◆ How to complete this task ◆
Leave out the pictures and repeat the entries below verbatim.

◆ The data ◆

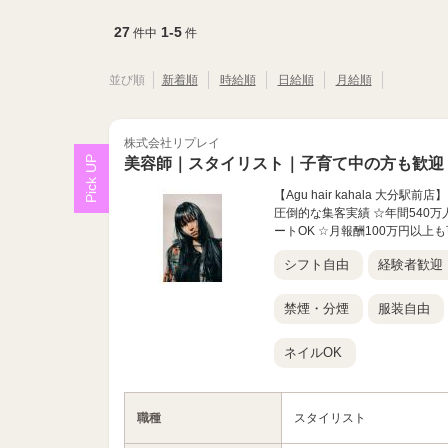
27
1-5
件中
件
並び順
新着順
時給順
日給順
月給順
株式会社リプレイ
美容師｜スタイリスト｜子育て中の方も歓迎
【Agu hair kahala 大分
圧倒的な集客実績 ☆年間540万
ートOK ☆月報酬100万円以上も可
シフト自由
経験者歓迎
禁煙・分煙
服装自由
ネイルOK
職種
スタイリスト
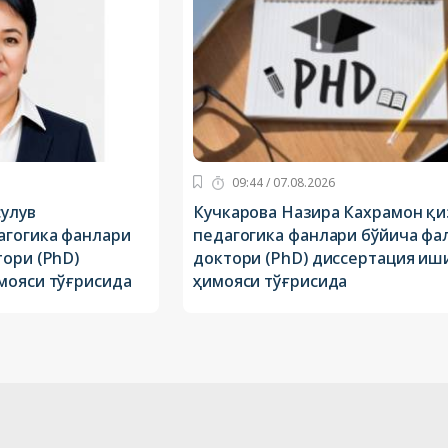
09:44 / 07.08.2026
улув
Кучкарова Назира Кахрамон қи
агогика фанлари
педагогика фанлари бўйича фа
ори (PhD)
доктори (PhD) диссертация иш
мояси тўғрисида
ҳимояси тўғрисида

◆ Output below ◆
27
1-5
件中
件
並び順
新着順
時給順
日給順
月給順
株式会社リプレイ
美容師｜スタイリスト｜子育て中の方も歓迎
【Agu hair kahala 大分
圧倒的な集客実績 ☆年間540万
ートOK ☆月報酬100万円以上も可
シフト自由
経験者歓迎
禁煙・分煙
服装自由
ネイルOK
職種
スタイリスト
09:44 / 07.08.2026
улув
Кучкарова Назира Кахрамон қи
агогика фанлари
педагогика фанлари бўйича фа
ори (PhD)
доктори (PhD) диссертация иш
мояси тўғрисида
ҳимояси тўғрисида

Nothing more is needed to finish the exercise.